Deskripsi Karier Dokter Hewan Kucing Denpasar

Deskripsi Karier Dokter Hewan Kucing

Dokter hewan disebut juga dengan medik veteriner. Dokter hewan bertugas mencegah, memeriksa, mengobati, dan melakukan perawatan pada hewan dari penyakit. Jenis kucing hewan yang ditangani bisa hewan besar (sapi, kuda, kambing, kerbau, babi), hewan kecil (anjing, kucing), unggas (ayam, itik, angsa, puyuh), hewan eksotik (ular, hamster, kura-kura, iguana), satwa liar (reptil, primata), satwa harapan (rusa, kelinci), satwa akuatik (ikan), ataupun hewan laboratorium (rodensia). Kalau ada hewan yang terluka, mengalami patah tulang, maka dokter hewan akan melakukan operasi.

Dokter hewan juga berperan penting dalam pencegahan penyakit hewan yang bisa menular ke manusia (zoonotik), seperti rabies, antraks, leptospirosis, juga flu burung. Secara aktif, seorang dokter hewan akan memberikan vaksin. Selain itu, dokter hewan memainkan peranan dalam proses pengembangbiakan hewan. Misalnya, dalam inseminasi buatan pada kuda, dokter hewan akan memperhitungkan kapan waktu yang tepat untuk menyuntikkan sperma kuda jantan ke rahim kuda betina. Dokter hewan juga akan memantau proses kehamilan pada kuda tersebut.
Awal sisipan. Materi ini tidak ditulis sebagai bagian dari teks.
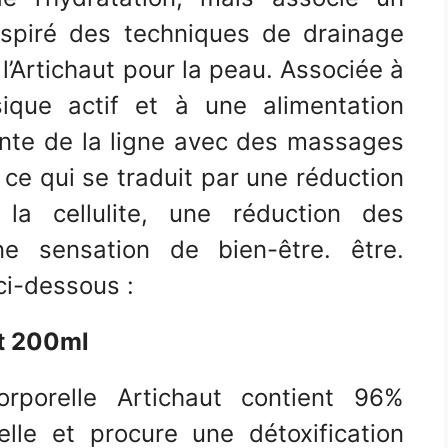
nspiré des techniques de drainage
l’Artichaut pour la peau. Associée à
sique actif et à une alimentation
stante de la ligne avec des massages
, ce qui se traduit par une réduction
 la cellulite, une réduction des
e sensation de bien-être. être.
ci-dessous :
t 200ml
orelle Artichaut contient 96%
relle et procure une détoxification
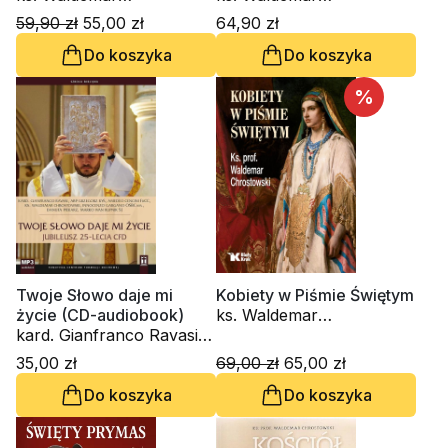
Chrostowski, Tomasz
Chrostowski
59,90 zł
55,00 zł
64,90 zł
Rowiński
Do koszyka
Do koszyka
%
Twoje Słowo daje mi
Kobiety w Piśmie Świętym
życie (CD-audiobook)
ks. Waldemar
kard. Gianfranco Ravasi,
Chrostowski
kardynał Grzegorz Ryś,
35,00 zł
69,00 zł
65,00 zł
Amedeo Cencini FdCC, ks.
Do koszyka
Do koszyka
Waldemar Chrostowski,
Innocenzo Gargano
OSBCam., Danuta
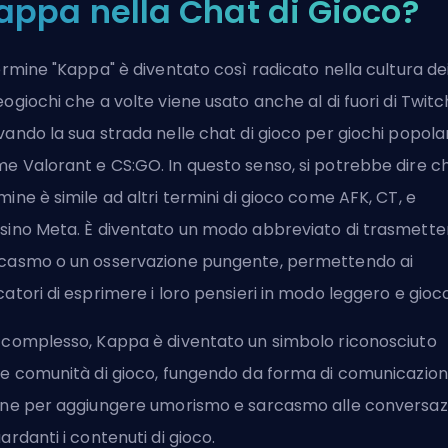
appa nella Chat di Gioco?
termine "Kappa" è diventato così radicato nella cultura de
eogiochi che a volte viene usato anche al di fuori di Twitc
vando la sua strada nelle chat di gioco per giochi popolar
e Valorant e CS:GO. In questo senso, si potrebbe dire ch
mine è simile ad altri termini di gioco come
AFK
,
CT
, e
sino
Meta
. È diventato un modo abbreviato di trasmette
casmo o un osservazione pungente, permettendo ai
catori di esprimere i loro pensieri in modo leggero e gioc
 complesso, Kappa è diventato un simbolo riconosciuto
le comunità di gioco, fungendo da forma di comunicazio
ine per aggiungere umorismo e sarcasmo alle conversaz
uardanti i contenuti di gioco.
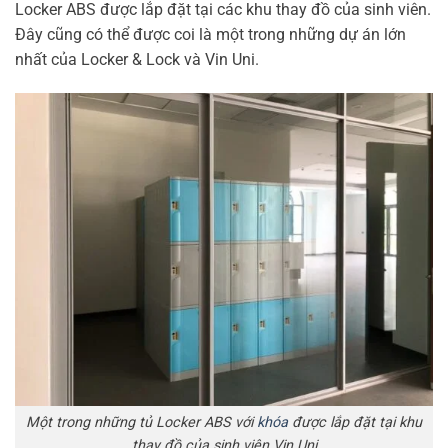
Locker ABS được lắp đặt tại các khu thay đồ của sinh viên.
Đây cũng có thể được coi là một trong những dự án lớn
nhất của Locker & Lock và Vin Uni.
Một trong những tủ Locker ABS với
khóa
được lắp đặt tại khu
thay đồ của sinh viên Vin Uni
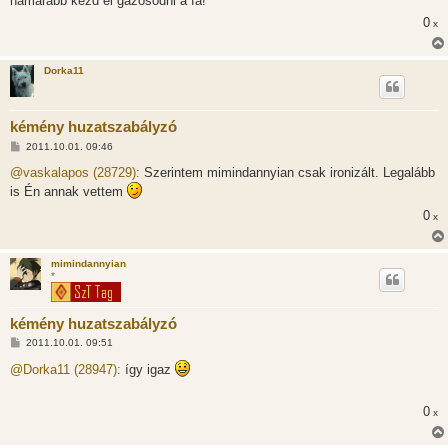
hamarabb kezd el gázosodni a fa!
0
x
Dorka11
kémény huzatszabályzó
H
2011.10.01. 09:46
o
z
@vaskalapos (28729):
Szerintem mimindannyian csak ironizált. Legalább
z
is Én annak vettem
á
s
0
x
z
ó
l
á
mimindannyian
s
*
kémény huzatszabályzó
H
2011.10.01. 09:51
o
z
@Dorka11 (28947):
így igaz
z
á
s
0
x
z
ó
l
Sehari-hari, dokter hewan bisa bekerja di rumah sakit hewan, kebun binatang bahkan NGO internasional. Selain bekerja dalam bidang pemeriksaan dan pengobatan, ada juga lho dokter hewan yang bekerja sebagai pegawai negeri dan berdinas di pusat karantina, pusat pemeriksaan sanitasi daging hewan, dan pusat kesehatan hewan. Pilihan lain untuk profesi dokter hewan adalah praktik mandiri dengan membuka klinik kesehatan hewan. mrizky

Peran dan Tanggung Jawab Dokter Hewan Kucing Denpasar

Peran dan Tanggung Jawab Dokter Hewan Kucing
Peran dan Tanggung Jawab Dokter Hewan Kucing
  • Mencegah hewan agar tidak terinfeksi penyakit.
  • Memeriksa penyakit dan memberikan pengobatan pada hewan.
  • Melakukan diagnosis (klinik, patologik, laboratorium mikrobiologi, laboratorium imunologi, laboratorium parasitologi, dan lain-lain).
  • Menyusun nutrisi untuk kesehatan dan gangguan medik pada hewan.
  • Melakukan pemeriksaan kebuntingan, penanganan kebidanan, dan penanganan gangguan reproduksi pada hewan.
  • Melindungi kehidupan/kesehatan hewan dan risiko yang ditimbulkan.
  • Menanggulangi penyakit menular zoonotik dan non-zoonotik melalui terapi, eradikasi, dan lainnya.
  • Melakukan pemeriksaan antemortem dan postmortem pada hewan pangan.
  • Melindungi kesehatan manusia dari risiko yang ditimbulkan oleh bahan tambahan (additive), kontaminan, toksin atau organisme penyebab penyakit dalam.
  • Menjamin keamanan bahan pangan hewani yang dikonsumsi masyarakat.
  • Melakukan pengukuran dan penyeliaan kesejahteraan hewan.
Axact

Axact

Vestibulum bibendum felis sit amet dolor auctor molestie. In dignissim eget nibh id dapibus. Fusce et suscipit orci. Aliquam sit amet urna lorem. Duis eu imperdiet nunc, non imperdiet libero.